Wall Street ends its worst year since financial crisis
Updated 09:53, 04-Jan-2019
["north america"]
The U.S. stock market concluded its worst year since the global financial crisis on Monday following a late-season collapse that also raised doubts about the prospects for 2019. 
Major indices notched modest gains in the year's final session, but it barely made a dent compared with the rest of December, the market's worst month in nearly a decade. 
The Dow Jones Industrial Average finished the final session with a gain of 1.2 percent, but finished 2018 with a loss of 5.6 percent compared to the end of 2017. The S&P 500 dropped 6.2 percent and the Nasdaq 3.9 percent.

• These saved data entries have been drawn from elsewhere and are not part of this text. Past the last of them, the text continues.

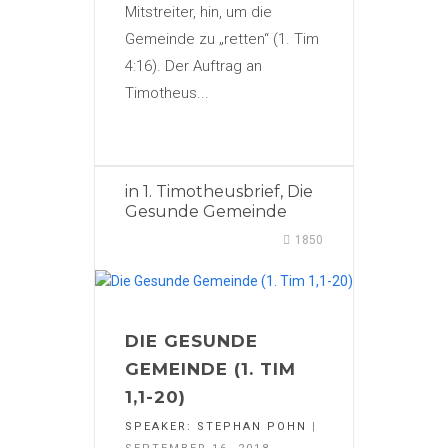
Mitstreiter, hin, um die
Gemeinde zu „retten“ (1. Tim
4:16). Der Auftrag an
Timotheus...
in
1. Timotheusbrief
,
Die
Gesunde Gemeinde
1850
DIE GESUNDE
GEMEINDE (1. TIM
1,1-20)
SPEAKER:
STEPHAN POHN
|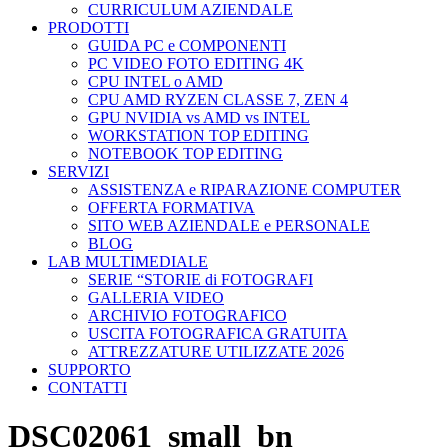
CURRICULUM AZIENDALE
PRODOTTI
GUIDA PC e COMPONENTI
PC VIDEO FOTO EDITING 4K
CPU INTEL o AMD
CPU AMD RYZEN CLASSE 7, ZEN 4
GPU NVIDIA vs AMD vs INTEL
WORKSTATION TOP EDITING
NOTEBOOK TOP EDITING
SERVIZI
ASSISTENZA e RIPARAZIONE COMPUTER
OFFERTA FORMATIVA
SITO WEB AZIENDALE e PERSONALE
BLOG
LAB MULTIMEDIALE
SERIE “STORIE di FOTOGRAFI
GALLERIA VIDEO
ARCHIVIO FOTOGRAFICO
USCITA FOTOGRAFICA GRATUITA
ATTREZZATURE UTILIZZATE 2026
SUPPORTO
CONTATTI
DSC02061_small_bn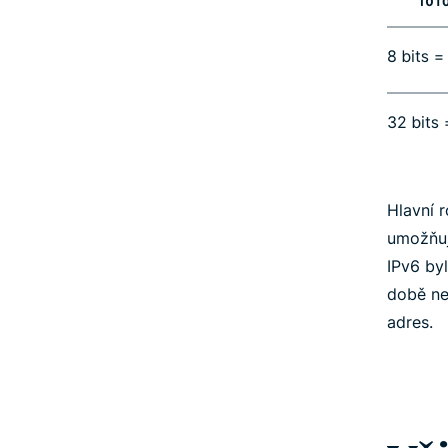
Hlavní r
umožňuj
IPv6 byl
době ne
adres.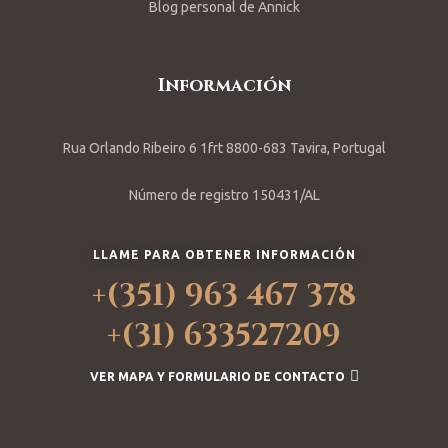
Blog personal de Annick
Información
Rua Orlando Ribeiro 6 1frt 8800-683 Tavira, Portugal
Número de registro 150431/AL
LLAME PARA OBTENER INFORMACIÓN
+(351) 963 467 378
+(31) 633527209
VER MAPA Y FORMULARIO DE CONTACTO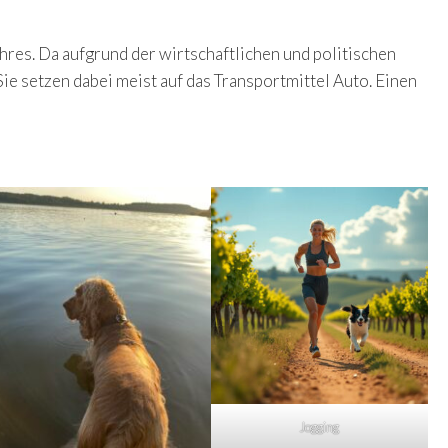
ahres. Da aufgrund der wirtschaftlichen und politischen
e setzen dabei meist auf das Transportmittel Auto. Einen
Jogging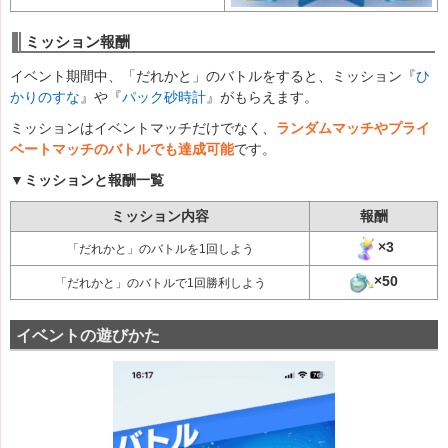
ミッション報酬
イベント期間中、「だれかと」のバトルをすると、ミッション『
ひ
かりのすな
』や『
パック砂時計
』がもらえます。
ミッションはイベントマッチだけでなく、
ランダムマッチやプライ
ベートマッチのバトルでも達成可能
です。
▼ミッションと報酬一覧
ミッション内容
報酬
×3
「だれかと」のバトルを1回しよう
×50
「だれかと」のバトルで1回勝利しよう
イベントの遊びかた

That was after a year in which their indices jumped 25.1 percent, 19.4 percent and 28.2 percent. Wall Street marked the longest-ever "bull market" in August, a run that began amid extraordinary crisis-era monetary policy but for which Trump has claimed credit after his tax cuts and regulatory rollbacks.

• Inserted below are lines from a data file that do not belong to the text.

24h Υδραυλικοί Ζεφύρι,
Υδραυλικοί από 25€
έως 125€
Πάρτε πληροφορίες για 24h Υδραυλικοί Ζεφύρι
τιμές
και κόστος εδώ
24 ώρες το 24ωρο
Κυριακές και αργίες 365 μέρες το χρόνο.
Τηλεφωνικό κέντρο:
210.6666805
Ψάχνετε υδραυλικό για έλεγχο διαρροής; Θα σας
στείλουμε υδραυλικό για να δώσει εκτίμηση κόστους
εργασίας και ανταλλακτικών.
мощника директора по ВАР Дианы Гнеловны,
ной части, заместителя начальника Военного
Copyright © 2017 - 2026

The market confidence did not last due to slowing global growth, Italy's fiscal woes, a U.S. government shutdown and Trump's attacks on the Fed, the declines rapidly accelerated in the final weeks of 2018, erasing all the gains since January.

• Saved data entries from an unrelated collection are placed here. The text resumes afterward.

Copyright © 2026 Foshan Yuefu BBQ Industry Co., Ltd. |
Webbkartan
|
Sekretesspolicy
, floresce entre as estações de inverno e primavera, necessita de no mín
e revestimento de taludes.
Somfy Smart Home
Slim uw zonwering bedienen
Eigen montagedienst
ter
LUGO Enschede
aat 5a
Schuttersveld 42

A U.S. government shutdown over Trump's desire to fund a wall along the border with Mexico extended into 2019 also has dented sentiment, especially amid signs economic growth has peaked.

Return to recession?

"To be clear, the challenges we see ahead don't look to us like the makings of another financial crisis," JPMorgan Private Bank said in a recent investor note. 
"Our base case assumes slowing growth in the U.S. economy throughout 2019 and a moderate recession in 2020," it continued.
"2018 has been characterized by a shift from low volatility, high liquidity and expectations of equity out-performance to high volatility, low liquidity and the return of a bear market in equities," said VTB Capital economist Neil MacKinnon.
"For 2019, a global economic slowdown, perhaps recession, looks increasingly likely," he warned.